[Brief] Find the lines below that include the word "representations" and report how many there are, with no other text.

[Supplied data]
[Start of Attachment]

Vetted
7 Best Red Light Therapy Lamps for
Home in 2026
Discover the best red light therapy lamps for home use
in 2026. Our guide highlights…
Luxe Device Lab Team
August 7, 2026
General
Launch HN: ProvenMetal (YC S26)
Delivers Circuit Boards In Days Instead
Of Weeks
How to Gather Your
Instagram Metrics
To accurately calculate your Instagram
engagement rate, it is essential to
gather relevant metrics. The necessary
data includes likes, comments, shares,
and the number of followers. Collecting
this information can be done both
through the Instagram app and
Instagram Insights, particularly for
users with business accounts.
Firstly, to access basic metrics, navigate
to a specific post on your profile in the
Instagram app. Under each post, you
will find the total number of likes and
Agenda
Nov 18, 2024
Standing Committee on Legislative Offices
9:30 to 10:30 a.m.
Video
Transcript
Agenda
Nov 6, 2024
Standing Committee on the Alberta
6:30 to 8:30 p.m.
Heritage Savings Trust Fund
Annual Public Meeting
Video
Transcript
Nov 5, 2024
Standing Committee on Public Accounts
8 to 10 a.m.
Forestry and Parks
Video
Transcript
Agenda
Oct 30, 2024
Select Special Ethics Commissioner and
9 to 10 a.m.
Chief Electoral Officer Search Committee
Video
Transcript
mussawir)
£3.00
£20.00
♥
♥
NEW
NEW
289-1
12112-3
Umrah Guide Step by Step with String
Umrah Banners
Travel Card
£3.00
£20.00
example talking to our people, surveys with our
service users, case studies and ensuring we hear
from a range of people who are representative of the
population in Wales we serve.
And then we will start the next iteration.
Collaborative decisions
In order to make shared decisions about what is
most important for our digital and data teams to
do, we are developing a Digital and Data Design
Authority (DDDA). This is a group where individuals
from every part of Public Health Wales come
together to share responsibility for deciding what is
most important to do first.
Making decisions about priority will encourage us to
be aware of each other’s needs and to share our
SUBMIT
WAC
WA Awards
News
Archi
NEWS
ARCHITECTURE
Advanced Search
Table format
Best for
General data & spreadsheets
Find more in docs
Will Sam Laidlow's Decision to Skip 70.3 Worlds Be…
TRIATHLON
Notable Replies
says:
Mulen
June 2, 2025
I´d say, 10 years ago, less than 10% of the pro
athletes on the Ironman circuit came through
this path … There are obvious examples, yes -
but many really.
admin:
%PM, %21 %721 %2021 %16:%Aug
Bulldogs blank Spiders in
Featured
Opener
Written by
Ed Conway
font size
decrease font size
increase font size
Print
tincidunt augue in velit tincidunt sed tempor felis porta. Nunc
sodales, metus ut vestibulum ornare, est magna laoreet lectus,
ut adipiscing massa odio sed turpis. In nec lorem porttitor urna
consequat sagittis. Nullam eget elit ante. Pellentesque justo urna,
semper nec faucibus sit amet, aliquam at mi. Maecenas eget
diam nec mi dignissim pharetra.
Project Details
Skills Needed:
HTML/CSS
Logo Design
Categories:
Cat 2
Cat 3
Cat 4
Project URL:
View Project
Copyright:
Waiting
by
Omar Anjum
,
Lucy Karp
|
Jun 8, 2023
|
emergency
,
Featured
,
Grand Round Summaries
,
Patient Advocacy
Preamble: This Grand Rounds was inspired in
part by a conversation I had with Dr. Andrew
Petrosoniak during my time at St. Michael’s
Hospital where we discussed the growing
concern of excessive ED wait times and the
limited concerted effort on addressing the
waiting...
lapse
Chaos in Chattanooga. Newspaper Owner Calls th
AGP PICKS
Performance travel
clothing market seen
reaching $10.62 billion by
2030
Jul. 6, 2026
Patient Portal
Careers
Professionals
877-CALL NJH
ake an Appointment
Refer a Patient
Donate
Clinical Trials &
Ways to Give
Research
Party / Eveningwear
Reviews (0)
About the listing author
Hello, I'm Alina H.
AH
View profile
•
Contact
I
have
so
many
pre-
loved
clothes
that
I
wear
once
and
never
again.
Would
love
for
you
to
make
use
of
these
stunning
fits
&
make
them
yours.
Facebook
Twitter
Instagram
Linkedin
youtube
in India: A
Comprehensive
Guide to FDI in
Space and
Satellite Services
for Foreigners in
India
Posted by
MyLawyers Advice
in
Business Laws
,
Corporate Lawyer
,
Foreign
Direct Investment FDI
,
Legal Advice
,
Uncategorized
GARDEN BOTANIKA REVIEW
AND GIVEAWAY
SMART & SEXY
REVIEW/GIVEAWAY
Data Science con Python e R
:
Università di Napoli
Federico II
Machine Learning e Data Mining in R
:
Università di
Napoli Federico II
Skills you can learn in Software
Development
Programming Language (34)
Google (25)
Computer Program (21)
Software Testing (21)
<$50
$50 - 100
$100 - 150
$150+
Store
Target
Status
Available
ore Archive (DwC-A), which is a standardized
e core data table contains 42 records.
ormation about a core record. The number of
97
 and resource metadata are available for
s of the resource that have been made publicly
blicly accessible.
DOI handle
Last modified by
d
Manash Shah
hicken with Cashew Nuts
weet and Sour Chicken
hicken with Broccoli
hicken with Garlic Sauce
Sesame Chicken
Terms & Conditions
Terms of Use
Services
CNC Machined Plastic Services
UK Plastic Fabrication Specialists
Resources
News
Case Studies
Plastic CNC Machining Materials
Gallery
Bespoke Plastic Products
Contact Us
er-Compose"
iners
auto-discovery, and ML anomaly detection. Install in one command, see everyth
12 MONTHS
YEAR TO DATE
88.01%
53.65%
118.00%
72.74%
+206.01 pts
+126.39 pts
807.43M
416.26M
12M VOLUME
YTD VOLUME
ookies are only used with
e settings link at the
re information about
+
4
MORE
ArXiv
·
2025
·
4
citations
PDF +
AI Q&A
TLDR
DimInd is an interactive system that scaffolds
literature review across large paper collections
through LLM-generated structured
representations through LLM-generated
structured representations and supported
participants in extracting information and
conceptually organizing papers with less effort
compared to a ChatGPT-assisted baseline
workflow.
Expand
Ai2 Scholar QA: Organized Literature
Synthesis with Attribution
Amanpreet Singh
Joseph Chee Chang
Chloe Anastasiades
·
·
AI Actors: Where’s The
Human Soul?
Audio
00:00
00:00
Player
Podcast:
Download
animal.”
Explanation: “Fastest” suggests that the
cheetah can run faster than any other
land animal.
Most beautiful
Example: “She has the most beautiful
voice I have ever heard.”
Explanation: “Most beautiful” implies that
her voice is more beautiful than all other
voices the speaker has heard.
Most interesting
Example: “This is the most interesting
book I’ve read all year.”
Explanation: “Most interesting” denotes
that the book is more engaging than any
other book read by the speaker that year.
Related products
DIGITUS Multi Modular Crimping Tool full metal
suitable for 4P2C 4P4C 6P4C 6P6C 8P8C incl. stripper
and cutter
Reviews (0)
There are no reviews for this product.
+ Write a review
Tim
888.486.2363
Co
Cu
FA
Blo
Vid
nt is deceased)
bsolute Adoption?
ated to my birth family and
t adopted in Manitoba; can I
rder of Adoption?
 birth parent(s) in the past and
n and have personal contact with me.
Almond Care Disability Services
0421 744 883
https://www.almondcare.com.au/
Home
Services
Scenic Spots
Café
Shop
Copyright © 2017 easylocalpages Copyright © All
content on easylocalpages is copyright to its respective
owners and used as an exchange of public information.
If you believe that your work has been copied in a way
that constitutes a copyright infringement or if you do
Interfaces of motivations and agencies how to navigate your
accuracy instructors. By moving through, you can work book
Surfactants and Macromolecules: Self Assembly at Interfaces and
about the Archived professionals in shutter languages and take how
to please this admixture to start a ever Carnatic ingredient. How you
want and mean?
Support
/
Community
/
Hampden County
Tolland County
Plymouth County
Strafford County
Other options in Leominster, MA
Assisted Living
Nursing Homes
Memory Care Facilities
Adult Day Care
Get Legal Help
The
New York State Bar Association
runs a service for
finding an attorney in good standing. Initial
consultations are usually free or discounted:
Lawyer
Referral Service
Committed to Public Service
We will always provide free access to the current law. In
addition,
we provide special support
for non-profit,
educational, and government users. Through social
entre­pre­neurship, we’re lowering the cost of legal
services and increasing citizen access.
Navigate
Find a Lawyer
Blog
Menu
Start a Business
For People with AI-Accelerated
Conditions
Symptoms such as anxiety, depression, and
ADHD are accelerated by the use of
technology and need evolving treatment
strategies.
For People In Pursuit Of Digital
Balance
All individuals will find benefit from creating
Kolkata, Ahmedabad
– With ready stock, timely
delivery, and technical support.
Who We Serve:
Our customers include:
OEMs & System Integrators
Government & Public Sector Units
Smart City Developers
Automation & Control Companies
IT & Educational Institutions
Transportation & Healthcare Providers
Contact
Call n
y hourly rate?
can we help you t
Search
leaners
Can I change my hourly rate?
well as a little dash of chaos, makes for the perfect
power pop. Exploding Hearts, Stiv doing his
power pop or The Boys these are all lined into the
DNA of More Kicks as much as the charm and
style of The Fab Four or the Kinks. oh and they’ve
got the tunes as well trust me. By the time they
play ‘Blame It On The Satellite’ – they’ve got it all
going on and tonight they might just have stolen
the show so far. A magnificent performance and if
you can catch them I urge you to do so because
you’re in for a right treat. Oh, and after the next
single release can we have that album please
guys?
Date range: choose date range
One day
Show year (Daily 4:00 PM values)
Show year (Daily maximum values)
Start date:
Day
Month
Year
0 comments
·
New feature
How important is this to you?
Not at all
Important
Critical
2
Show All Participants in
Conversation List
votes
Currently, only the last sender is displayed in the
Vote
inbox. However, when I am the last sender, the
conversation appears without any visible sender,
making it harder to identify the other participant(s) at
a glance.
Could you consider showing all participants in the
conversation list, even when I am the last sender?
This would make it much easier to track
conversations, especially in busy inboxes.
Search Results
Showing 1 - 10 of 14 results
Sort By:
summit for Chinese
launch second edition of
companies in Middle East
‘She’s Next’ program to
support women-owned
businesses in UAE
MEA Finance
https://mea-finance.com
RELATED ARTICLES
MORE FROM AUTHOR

[End of Attachment]

[Answer to this task] 2